Not knowing you original data, I have created a small data set to work from
scala> val df = sc.parallelize( Array( (1, "dsfds dsf dasf dsf dsf d"), (2, "2344 2353 24 23432 234"))).toDF("id", "text")
df: org.apache.spark.sql.DataFrame = [id: int, text: string]
If I now map over it, you can se that it returns rows containing data of type Any.
scala> df.map {case row: Row => (row(0), row(1)) }
res21: org.apache.spark.rdd.RDD[(Any, Any)] = MapPartitionsRDD[17] at map at <console>:33
You have basically lost type information, which is why you need to explicitly specify the type when you want to use the data in the row
scala> df.map {case row: Row => (row(0).asInstanceOf[Int], row(1).asInstanceOf[String]) }
res22: org.apache.spark.rdd.RDD[(Int, String)] = MapPartitionsRDD[18] at map at <console>:33
So, in order to explode it, I have to do the following
scala> :paste
// Entering paste mode (ctrl-D to finish)
import org.apache.spark.sql.Row
df.explode(col("id"), col("text")) {case row: Row =>
val id = row(0).asInstanceOf[Int]
val words = row(1).asInstanceOf[String].split(" ")
words.map(word => (id, word))
}
// Exiting paste mode, now interpreting.
import org.apache.spark.sql.Row
res30: org.apache.spark.sql.DataFrame = [id: int, text: string, _1: int, _2: string]
scala> res30 show
+---+--------------------+---+-----+
| id| text| _1| _2|
+---+--------------------+---+-----+
| 1|dsfds dsf dasf ds...| 1|dsfds|
| 1|dsfds dsf dasf ds...| 1| dsf|
| 1|dsfds dsf dasf ds...| 1| dasf|
| 1|dsfds dsf dasf ds...| 1| dsf|
| 1|dsfds dsf dasf ds...| 1| dsf|
| 1|dsfds dsf dasf ds...| 1| d|
| 2|2344 2353 24 2343...| 2| 2344|
| 2|2344 2353 24 2343...| 2| 2353|
| 2|2344 2353 24 2343...| 2| 24|
| 2|2344 2353 24 2343...| 2|23432|
| 2|2344 2353 24 2343...| 2| 234|
+---+--------------------+---+-----+
If you want named columns, you can define a case class to hold you exploded data
scala> :paste
// Entering paste mode (ctrl-D to finish)
import org.apache.spark.sql.Row
case class ExplodedData(word: String)
df.explode(col("id"), col("text")) {case row: Row =>
val words = row(1).asInstanceOf[String].split(" ")
words.map(word => ExplodedData(word))
}
// Exiting paste mode, now interpreting.
import org.apache.spark.sql.Row
defined class ExplodedData
res35: org.apache.spark.sql.DataFrame = [id: int, text: string, word: string]
scala> res35.select("id","word").show
+---+-----+
| id| word|
+---+-----+
| 1|dsfds|
| 1| dsf|
| 1| dasf|
| 1| dsf|
| 1| dsf|
| 1| d|
| 2| 2344|
| 2| 2353|
| 2| 24|
| 2|23432|
| 2| 234|
+---+-----+
Hope this brings some clearity.
I think you can read more about the document and do a test first.
explode of a dataframe still return a dataframe.And it accept a lambda function f: (Row) ⇒ TraversableOnce[A] as parameter.
in the lambda function, you will match the input by case.

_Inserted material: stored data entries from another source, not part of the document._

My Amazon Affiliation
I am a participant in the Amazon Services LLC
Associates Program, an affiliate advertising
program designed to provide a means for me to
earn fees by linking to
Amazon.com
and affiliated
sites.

You've already known that your input will be Row of employee, which is still a Seq of Row.So the case of input will Row(employee: Seq[Row]) , if you don't understand this part, you can learn more thing about unapply funciton in scala.
And than, employee(I believe you should use employees here), as a Seq of Row, will apply the map function to map each row to a Employee. And you will use the scala apply function to get the i'th value in this row. But the return value is an Object , so you have to use asInstanceOf to convert it into the type you expected.